A BC provincial court judge didn’t mince words in dismissing a homeowner’s lawsuit alleging that the previous owners had fraudulently misrepresented latent electrical defects in the home.
In a decision issued in Penticton provincial court earlier this month and posted online this week, Judge Shannon Keyes called the conduct of claimant John Archer “reprehensible” and concluded that he and fellow claimant Douglas Bertz had taken their claim to trial “on no reasonable basis for success.”
LAWSUIT CLAIMED ELECTRICAL DEFECTS
The claim centered around several alleged defects in the property, the most significant of which was electrical wiring that had been installed in 2005.
Keys’ decision does not indicate when the claimants purchased the home, but refers multiple times to the previous owners living there for 18 years.
Archer and Bertz claimed that an electrical permit from 2005 described “kitchen and ensuite renovations,” but that their electrician had found new wiring in other parts of the home.
They asked the judge to infer that the previous owner had this work outside the kitchen and ensuite done without permissions. They also asked the judge to rule that the previous owners had knowingly misrepresented the home as being free of unpermitted electrical work on their property disclosure statement (PDS) when selling.
Archer and Bertz also claimed that the “kitchen hood fan was not vented to the outside, there was no exhaust fan in the ensuite bathroom, one of the smoke alarms did not work and the exterior electrical outlets protruded from the siding,” and sought $35,000 in damages from the defendants, though they reduced this ask to $21,000 at the start of the trial.
BUYERS MADE OFFER WITHOUT SUBJECTS
In their defense, the previous owners, Jeremy and Marilyn Eden, maintained that they had the proper permits for the work and that their PDS was true.
Moreover, regardless of whether the statement was true, they argued that the claimants did not rely on the representations in the PDS when deciding to buy the home, which they purchased “without subjects” and for $50,000 more than the asking price.
“The claimants were so determined to purchase the house that they paid no attention to any of the easily observable items they are now complaining about; they chose not to retain a home inspector; and presented a ‘without subjects’ offer to purchase significantly in excess of the asking price,” Keyes wrote in the decision, summarizing the defendants’ argument.
After reviewing the evidence, the judge concluded that the defendants’ PDS was true. The contractor that did the work got a permit, and the former homeowners were not aware of any unpermitted work when they sold the house, according to Keyes.
Further, the judge noted that Archer and Bertz chose not to hire a home inspector, a decision he inferred was made because Archer was “a sophisticated purchaser and renovator of residential property.”
“Having chosen not to retain the services of a qualified home inspector, the claimants cannot then complain about failing to observe defects that anyone, including a qualified home inspector, would have observed,” Keyes wrote.
CLAIMANTS PLANNED ‘EXTENSIVE RENOVATIONS’

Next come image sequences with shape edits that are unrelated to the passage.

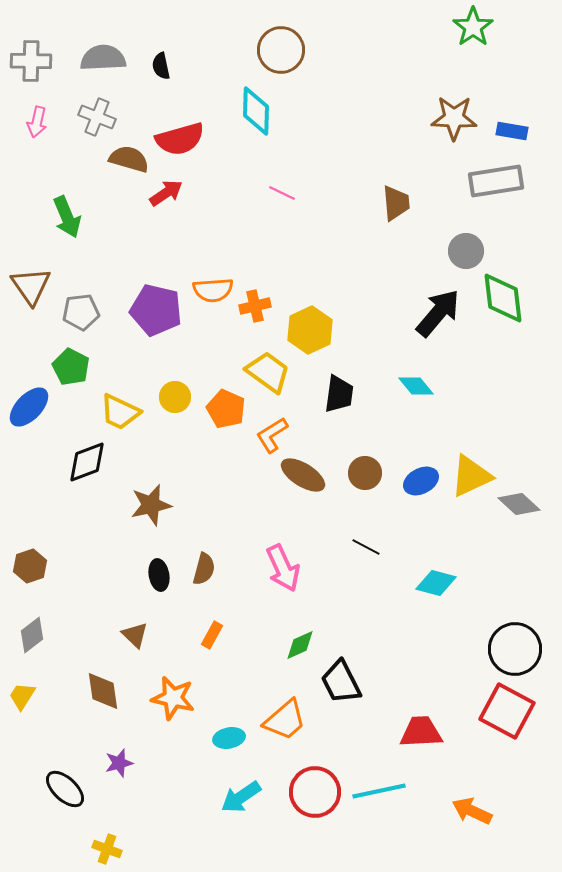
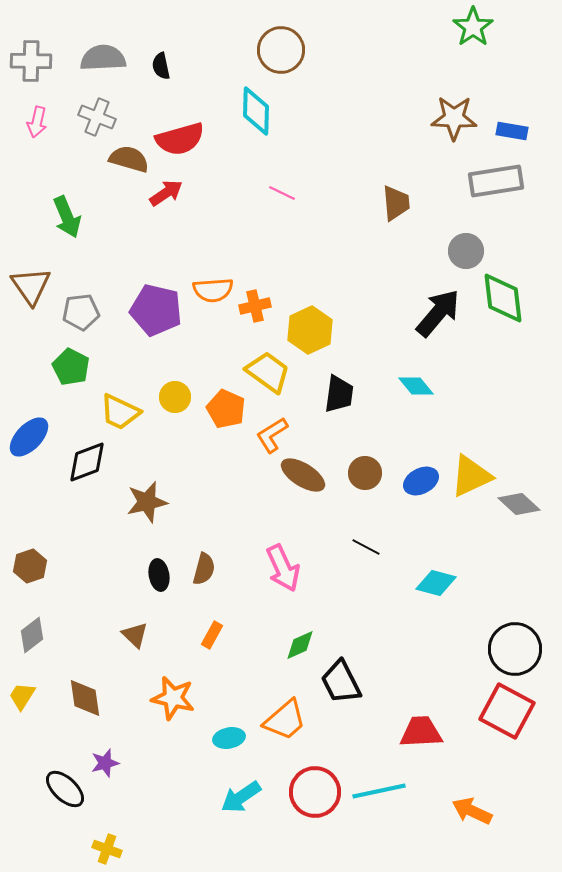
blue ellipse at (29, 407): moved 30 px down
brown star at (151, 505): moved 4 px left, 3 px up
brown diamond at (103, 691): moved 18 px left, 7 px down
purple star at (119, 763): moved 14 px left
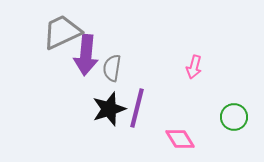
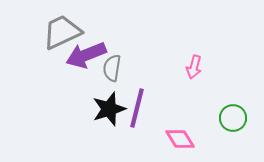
purple arrow: rotated 63 degrees clockwise
green circle: moved 1 px left, 1 px down
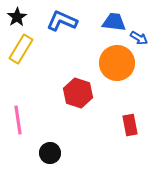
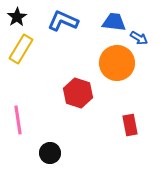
blue L-shape: moved 1 px right
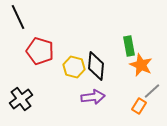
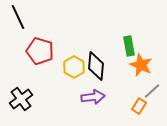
yellow hexagon: rotated 15 degrees clockwise
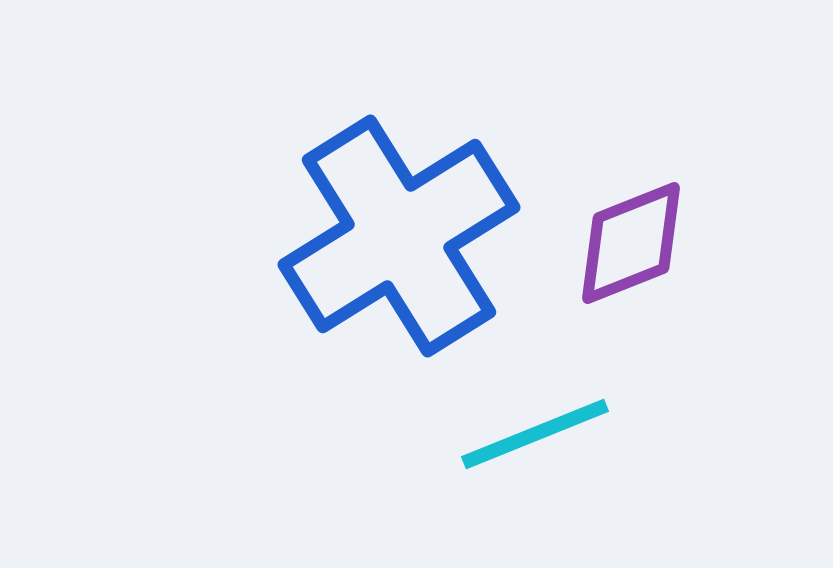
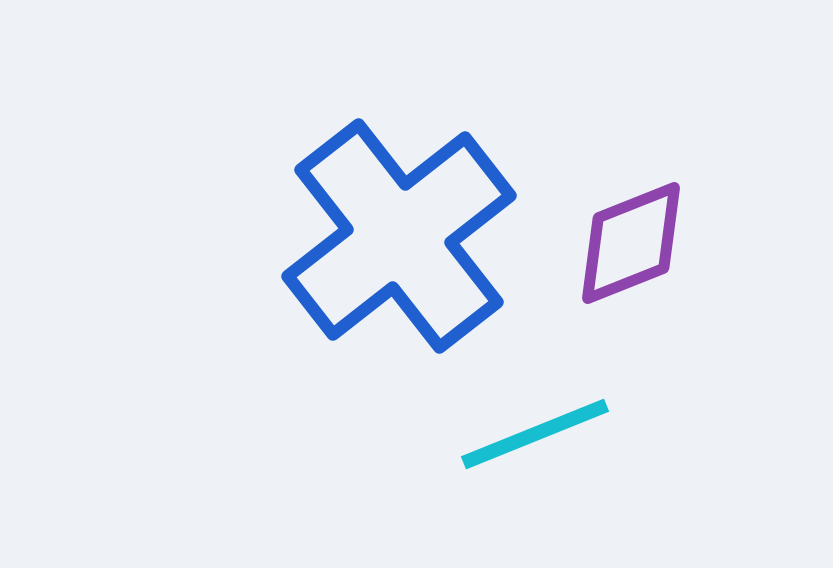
blue cross: rotated 6 degrees counterclockwise
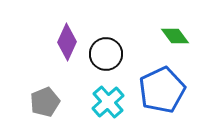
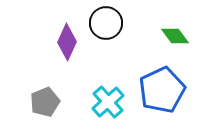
black circle: moved 31 px up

Similarly, the judge found no evidence that the alleged latent defects in the home’s wiring were serious enough to render the house dangerous or uninhabitable.
“It had remained occupied for 18 years while it was occupied by the defendants and for several months while occupied by the claimants without showing any signs of electrical hazards,” Keyes wrote.
“Further, the claimants continued to occupy it while it was being repaired – Mr. Archer tested that he and his partner and friend only moved out for a week during drywall repairs – because he is allergic to drywall dust, not because the electrical system rendered the house uninhabitable.”
The judge noted that Archer tested that he and Bertz planned to do “extensive renovations” to the home, but that those renovation plans did not start until after the work to remedy the alleged defects had been completed.
However, the claimants’ electrician told the court he believed he had been hired to work on a home renovation project, and that he knew from the start that the owners intended to renovate.
Keyes wrote that she found it “highly unlikely” that Archer and Bertz conducted remedial electrical work on the home – including removing and replacing drywall and painting it, as submitted invoices showed – “only to tear out walls and windows and then have to do drywall repairs and paint all over again in the same year.”
“I find the invoices submitted, if they pertained to this house at all, were in connection with the renovations the claimants chose to do,” the judge wrote. “I accept the submission made on behalf of the defendants that the claimants brought this lawsuit simply to have someone else pay for their renovations.”
PENALTY FOR ‘REPREHENSIBLE BEHAVIOR’
Keys dismissed the lawsuit and awarded court costs to the defendants. She was also imposed a $4,000 penalty on the claimants for pursuing their case through trial despite having no reasonable basis for success.
“The claim had no merit whatsoever,” the judge wrote.
“The claimants sought damages in their claim of $35,000, which also appeared to have had no foundation whatsoever. Mr. Archer announced that he was pursuing only $21,000 on the first day of trial. Thus, not only did the claim have no reasonable basis for success, it was also grossly exaggerated. Mr. Archer alleged fraud when there was no evidence whatsoever of any fraud. He alleged dishonesty when there was none – except perhaps his own. This is reprehensible behavior.”